Imagine two churches in a town. One is in the center of town, has a paved road leading to it, a big parking lot, padded pews, and air conditioning. The other is 5 miles out of town on a rutted, unpaved road with a muddy parking lot, milk crates to sit on, and is 110F in the summer.

Which church do you think is going to attract the most people to hear its message? Hint: it won't be the one that makes it difficult and expensive for the listener.

Sure, the FTA people are nice - they HAVE to be in order to get the much-needed funds from you. But IMO they are not an effective way to get your message out - it's likely you have zero FTA listeners. You are pouring money down the drain to no effect - money that could far better be used to advertise your Internet stream to people who are already likely to listen to it. I'd recommend that you cease FTA broadcasting immediately and investigate some targeted advertising and to GET YOUR WEBSITE IN ORDER! If you want to know about influence and advertising, get a successful web forum COMMUNITY going, and you'll do better than you can imagine, but you've got to have some good, dedicated people to administrate it constantly and keep the spam and flamers out, and the interested people in.
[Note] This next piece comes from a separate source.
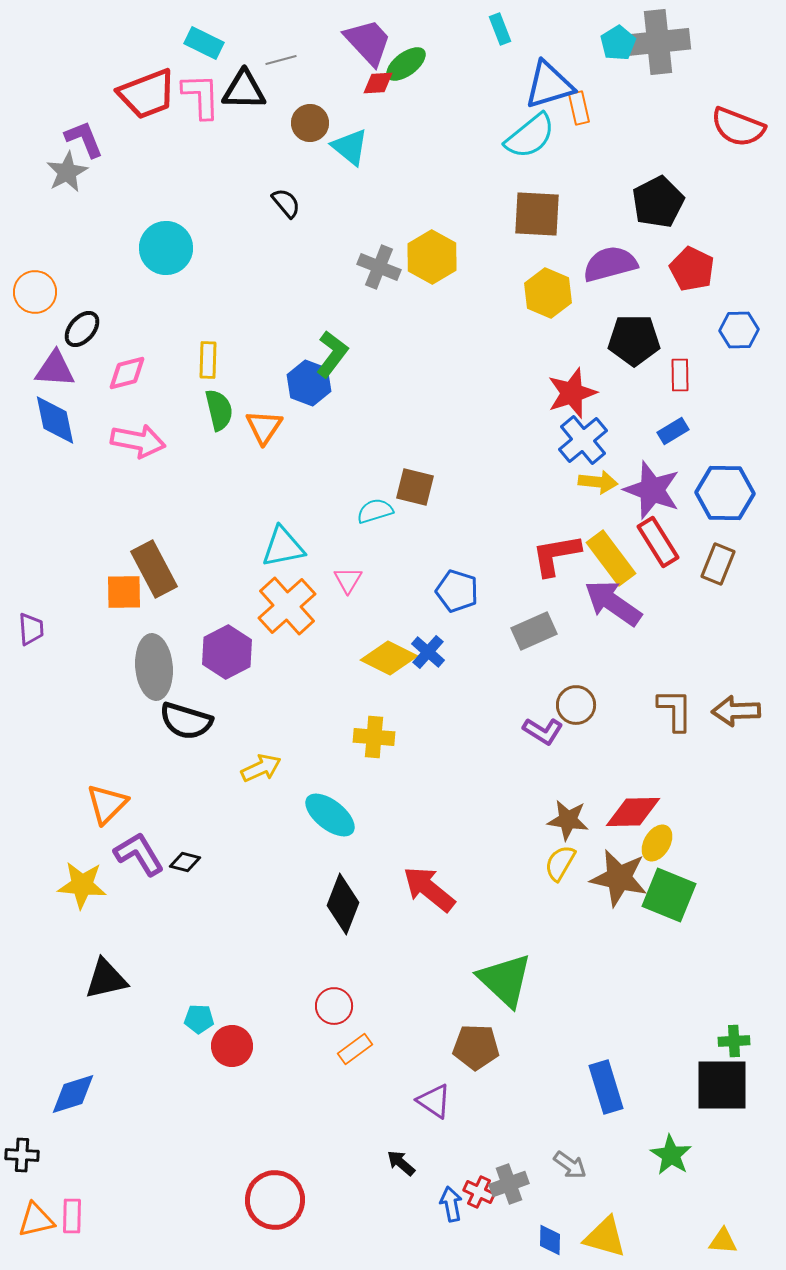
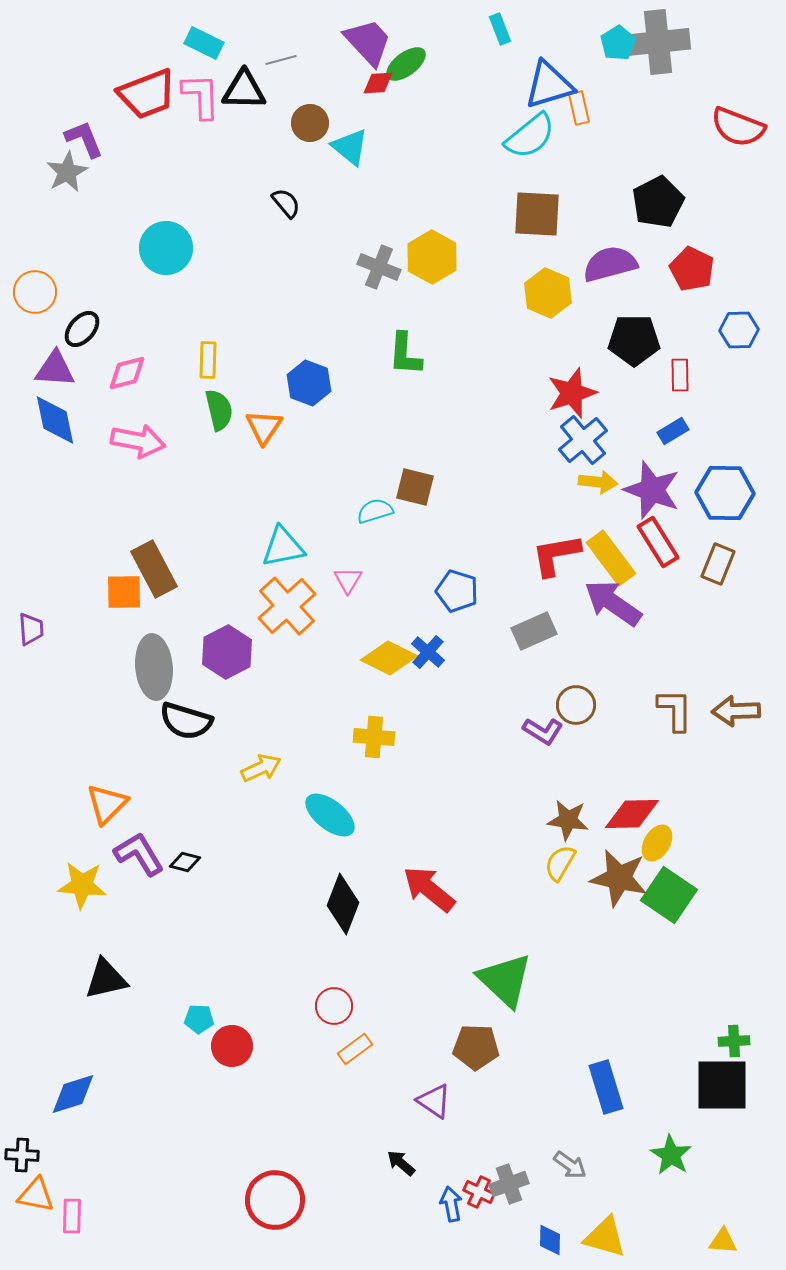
green L-shape at (332, 354): moved 73 px right; rotated 147 degrees clockwise
red diamond at (633, 812): moved 1 px left, 2 px down
green square at (669, 895): rotated 12 degrees clockwise
orange triangle at (36, 1220): moved 25 px up; rotated 24 degrees clockwise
Just because you have *some* money to spend doesn't mean that you shouldn't try to maximize your ROI, and if you aren't, the chances of getting "some rich person" to give you a bigger pile to waste is going to be very, very slim. People with money got that way by spending their money for the greatest ROI, not by ignoring it.


----------



## BNUMM

Have you considered contacting Andrews University in Berrien Springs, Michigan? Many of the Seventh Day Adventists already have free to air setups and love this type of programming. I get requests from them to install or service their dishes. Most of them are not poor and can afford FTA systems.


----------



## RestRefuge

BNUMM said:


> Have you considered contacting Andrews University in Berrien Springs, Michigan? Many of the Seventh Day Adventists already have free to air setups and love this type of programming. I get requests from them to install or service their dishes. Most of them are not poor and can afford FTA systems.


Thanks! They will be contacted.

Please accept my "YOU HAVE A HEART" award for today.


----------



## BNUMM

Let me know how it turns out. I will tell others with FTA to check out your channel.


----------



## timekeeper

RestRefuge,


I would guess someone in your organization would have had a system setup to monitor this.
I scanned 97.
Found 1 name Glorystar OTA 11842,H,22000,3/4

NO Audio or Video.


----------



## Tom Robertson

This whole concept, from what I can tell, is really all about "how do we get His message out?" 

If I were to get His message out in 2010, I would look at means that reached groups of peoples I felt called to serve or reach. 

The FTA market is not a large segment as things go these days. It is expensive for the end user. It is not a growing technology; rather it is shrinking. It is not portable. It is also crowded for such a small segment of the market. I would avoid it unless there was a compelling niche of identified people who already have FTA systems. And you had a way to let them know about the new channel.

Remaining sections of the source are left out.